### Data provided:
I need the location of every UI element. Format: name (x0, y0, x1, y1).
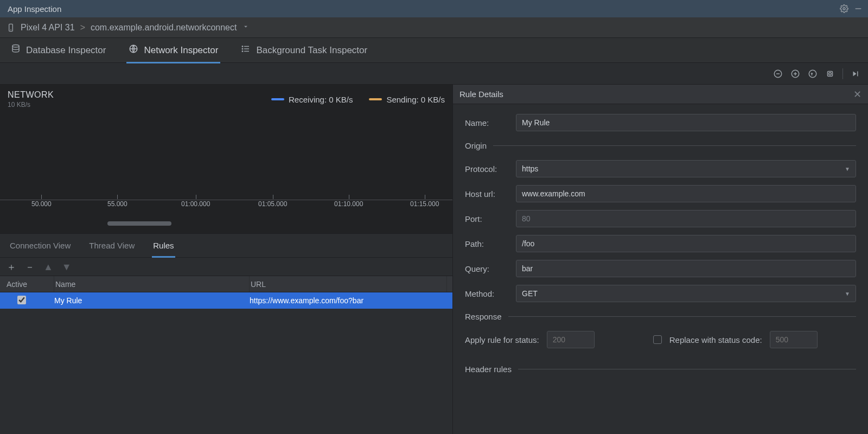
svg-point-0 (843, 8, 845, 10)
replace-status-input[interactable] (770, 331, 818, 348)
timeline[interactable]: 50.000 55.000 01:00.000 01:05.000 01:10.… (0, 200, 452, 225)
timeline-scrollbar-thumb[interactable] (107, 221, 171, 226)
host-url-label: Host url: (465, 189, 508, 199)
rule-name-input[interactable] (516, 114, 856, 131)
method-select[interactable]: GET ▼ (516, 285, 856, 302)
rule-details-title: Rule Details (459, 90, 503, 99)
replace-status-label: Replace with status code: (669, 335, 762, 344)
toolbar (0, 63, 868, 85)
chevron-down-icon: ▼ (845, 166, 850, 172)
svg-rect-18 (828, 71, 833, 76)
apply-status-label: Apply rule for status: (465, 335, 539, 344)
separator (843, 68, 843, 79)
section-origin: Origin (465, 141, 856, 150)
rule-name-cell: My Rule (54, 296, 250, 305)
reset-zoom-icon[interactable] (808, 69, 818, 79)
legend-receiving: Receiving: 0 KB/s (271, 95, 353, 104)
tick-label: 50.000 (31, 200, 52, 208)
tab-label: Network Inspector (144, 45, 218, 56)
tick-label: 01:10.000 (334, 200, 363, 208)
protocol-select[interactable]: https ▼ (516, 160, 856, 177)
svg-point-10 (242, 48, 244, 49)
tab-label: Database Inspector (26, 45, 106, 56)
subtab-thread-view[interactable]: Thread View (88, 235, 136, 256)
rules-toolbar: ＋ － ▲ ▼ (0, 258, 452, 276)
query-label: Query: (465, 264, 508, 273)
method-label: Method: (465, 289, 508, 298)
zoom-in-icon[interactable] (790, 69, 800, 79)
query-input[interactable] (516, 260, 856, 277)
tab-label: Background Task Inspector (256, 45, 367, 56)
list-icon (241, 44, 251, 56)
tick-label: 01:00.000 (181, 200, 210, 208)
svg-point-11 (242, 51, 244, 52)
legend-chip-receiving (271, 98, 284, 100)
rules-subtabs: Connection View Thread View Rules (0, 234, 452, 258)
svg-point-4 (12, 45, 19, 48)
section-header-rules: Header rules (465, 365, 856, 374)
breadcrumb-separator: > (80, 23, 85, 33)
svg-rect-20 (857, 71, 858, 76)
move-up-button[interactable]: ▲ (43, 262, 53, 272)
rule-url-cell: https://www.example.com/foo?bar (250, 296, 447, 305)
database-icon (11, 44, 21, 56)
svg-point-9 (242, 46, 244, 47)
tick-label: 01:15.000 (410, 200, 439, 208)
title-bar: App Inspection (0, 0, 868, 17)
rule-details-header: Rule Details ✕ (453, 85, 868, 104)
subtab-connection-view[interactable]: Connection View (9, 235, 72, 256)
add-rule-button[interactable]: ＋ (7, 262, 16, 272)
path-label: Path: (465, 239, 508, 248)
device-name: Pixel 4 API 31 (21, 23, 75, 33)
protocol-label: Protocol: (465, 164, 508, 174)
section-response: Response (465, 312, 856, 321)
port-label: Port: (465, 214, 508, 224)
rules-table: Active Name URL My Rule https://www.exam… (0, 276, 452, 434)
network-yscale: 10 KB/s (8, 101, 54, 108)
rule-active-checkbox[interactable] (17, 296, 26, 304)
package-name: com.example.android.networkconnect (91, 23, 237, 33)
table-row[interactable]: My Rule https://www.example.com/foo?bar (0, 292, 452, 309)
chevron-down-icon: ▼ (845, 291, 850, 297)
fit-selection-icon[interactable] (825, 69, 835, 79)
col-header-name: Name (54, 276, 250, 292)
path-input[interactable] (516, 235, 856, 252)
legend-sending: Sending: 0 KB/s (369, 95, 445, 104)
replace-status-checkbox[interactable] (653, 335, 662, 344)
apply-status-input[interactable] (547, 331, 595, 348)
tab-network-inspector[interactable]: Network Inspector (126, 40, 220, 61)
tab-background-task-inspector[interactable]: Background Task Inspector (239, 40, 369, 61)
col-header-active: Active (5, 276, 54, 292)
remove-rule-button[interactable]: － (25, 262, 35, 272)
tick-label: 01:05.000 (258, 200, 287, 208)
panel-title: App Inspection (8, 4, 61, 14)
gear-icon[interactable] (840, 4, 848, 13)
close-icon[interactable]: ✕ (853, 88, 861, 100)
chevron-down-icon[interactable] (242, 23, 250, 33)
port-input[interactable] (516, 210, 856, 227)
globe-icon (129, 44, 138, 56)
minimize-icon[interactable] (854, 4, 863, 13)
network-chart[interactable]: NETWORK 10 KB/s Receiving: 0 KB/s Sendin… (0, 85, 452, 234)
go-to-end-icon[interactable] (851, 69, 860, 79)
svg-point-19 (829, 72, 832, 75)
svg-rect-2 (9, 24, 13, 31)
tick-label: 55.000 (107, 200, 127, 208)
zoom-out-icon[interactable] (773, 69, 783, 79)
move-down-button[interactable]: ▼ (62, 262, 72, 272)
device-icon (7, 23, 15, 32)
col-header-url: URL (250, 276, 447, 292)
name-label: Name: (465, 118, 508, 127)
legend-chip-sending (369, 98, 382, 100)
network-title: NETWORK (8, 90, 54, 100)
breadcrumb[interactable]: Pixel 4 API 31 > com.example.android.net… (0, 17, 868, 38)
tab-database-inspector[interactable]: Database Inspector (9, 40, 108, 61)
subtab-rules[interactable]: Rules (152, 235, 175, 256)
host-url-input[interactable] (516, 185, 856, 202)
inspector-tabs: Database Inspector Network Inspector Bac… (0, 38, 868, 63)
table-header: Active Name URL (0, 276, 452, 292)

### Problem requirements:
Repeat each entry exactly. Pictures do not belong in the copy.

### Reply to the exercise:
I need the location of every UI element. Format: name (x0, y0, x1, y1).
svg-point-0 (843, 8, 845, 10)
replace-status-input[interactable] (770, 331, 818, 348)
timeline[interactable]: 50.000 55.000 01:00.000 01:05.000 01:10.… (0, 200, 452, 225)
timeline-scrollbar-thumb[interactable] (107, 221, 171, 226)
host-url-label: Host url: (465, 189, 508, 199)
rule-name-input[interactable] (516, 114, 856, 131)
method-select[interactable]: GET ▼ (516, 285, 856, 302)
rule-details-title: Rule Details (459, 90, 503, 99)
replace-status-label: Replace with status code: (669, 335, 762, 344)
toolbar (0, 63, 868, 85)
chevron-down-icon: ▼ (845, 166, 850, 172)
svg-rect-18 (828, 71, 833, 76)
apply-status-label: Apply rule for status: (465, 335, 539, 344)
separator (843, 68, 843, 79)
section-origin: Origin (465, 141, 856, 150)
rule-name-cell: My Rule (54, 296, 250, 305)
reset-zoom-icon[interactable] (808, 69, 818, 79)
legend-receiving: Receiving: 0 KB/s (271, 95, 353, 104)
tick-label: 50.000 (31, 200, 52, 208)
tab-label: Network Inspector (144, 45, 218, 56)
tick-label: 01:10.000 (334, 200, 363, 208)
protocol-select[interactable]: https ▼ (516, 160, 856, 177)
svg-point-10 (242, 48, 244, 49)
tab-label: Database Inspector (26, 45, 106, 56)
subtab-thread-view[interactable]: Thread View (88, 235, 136, 256)
rules-toolbar: ＋ － ▲ ▼ (0, 258, 452, 276)
query-label: Query: (465, 264, 508, 273)
method-label: Method: (465, 289, 508, 298)
zoom-in-icon[interactable] (790, 69, 800, 79)
query-input[interactable] (516, 260, 856, 277)
tab-label: Background Task Inspector (256, 45, 367, 56)
list-icon (241, 44, 251, 56)
tick-label: 01:00.000 (181, 200, 210, 208)
svg-point-11 (242, 51, 244, 52)
legend-chip-receiving (271, 98, 284, 100)
rules-subtabs: Connection View Thread View Rules (0, 234, 452, 258)
svg-point-4 (12, 45, 19, 48)
section-header-rules: Header rules (465, 365, 856, 374)
breadcrumb-separator: > (80, 23, 85, 33)
svg-rect-20 (857, 71, 858, 76)
move-up-button[interactable]: ▲ (43, 262, 53, 272)
rule-url-cell: https://www.example.com/foo?bar (250, 296, 447, 305)
database-icon (11, 44, 21, 56)
svg-point-9 (242, 46, 244, 47)
tick-label: 01:15.000 (410, 200, 439, 208)
title-bar: App Inspection (0, 0, 868, 17)
rule-details-header: Rule Details ✕ (453, 85, 868, 104)
subtab-connection-view[interactable]: Connection View (9, 235, 72, 256)
add-rule-button[interactable]: ＋ (7, 262, 16, 272)
path-label: Path: (465, 239, 508, 248)
device-name: Pixel 4 API 31 (21, 23, 75, 33)
protocol-label: Protocol: (465, 164, 508, 174)
section-response: Response (465, 312, 856, 321)
port-label: Port: (465, 214, 508, 224)
rules-table: Active Name URL My Rule https://www.exam… (0, 276, 452, 434)
network-yscale: 10 KB/s (8, 101, 54, 108)
rule-active-checkbox[interactable] (17, 296, 26, 304)
package-name: com.example.android.networkconnect (91, 23, 237, 33)
table-row[interactable]: My Rule https://www.example.com/foo?bar (0, 292, 452, 309)
chevron-down-icon: ▼ (845, 291, 850, 297)
fit-selection-icon[interactable] (825, 69, 835, 79)
col-header-name: Name (54, 276, 250, 292)
path-input[interactable] (516, 235, 856, 252)
legend-sending: Sending: 0 KB/s (369, 95, 445, 104)
replace-status-checkbox[interactable] (653, 335, 662, 344)
apply-status-input[interactable] (547, 331, 595, 348)
tab-network-inspector[interactable]: Network Inspector (126, 40, 220, 61)
tab-background-task-inspector[interactable]: Background Task Inspector (239, 40, 369, 61)
col-header-active: Active (5, 276, 54, 292)
remove-rule-button[interactable]: － (25, 262, 35, 272)
tick-label: 01:05.000 (258, 200, 287, 208)
panel-title: App Inspection (8, 4, 61, 14)
gear-icon[interactable] (840, 4, 848, 13)
close-icon[interactable]: ✕ (853, 88, 861, 100)
chevron-down-icon[interactable] (242, 23, 250, 33)
port-input[interactable] (516, 210, 856, 227)
globe-icon (129, 44, 138, 56)
minimize-icon[interactable] (854, 4, 863, 13)
network-chart[interactable]: NETWORK 10 KB/s Receiving: 0 KB/s Sendin… (0, 85, 452, 234)
go-to-end-icon[interactable] (851, 69, 860, 79)
svg-point-19 (829, 72, 832, 75)
svg-rect-2 (9, 24, 13, 31)
tick-label: 55.000 (107, 200, 127, 208)
zoom-out-icon[interactable] (773, 69, 783, 79)
move-down-button[interactable]: ▼ (62, 262, 72, 272)
device-icon (7, 23, 15, 32)
col-header-url: URL (250, 276, 447, 292)
name-label: Name: (465, 118, 508, 127)
legend-chip-sending (369, 98, 382, 100)
network-title: NETWORK (8, 90, 54, 100)
breadcrumb[interactable]: Pixel 4 API 31 > com.example.android.net… (0, 17, 868, 38)
tab-database-inspector[interactable]: Database Inspector (9, 40, 108, 61)
subtab-rules[interactable]: Rules (152, 235, 175, 256)
host-url-input[interactable] (516, 185, 856, 202)
inspector-tabs: Database Inspector Network Inspector Bac… (0, 38, 868, 63)
table-header: Active Name URL (0, 276, 452, 292)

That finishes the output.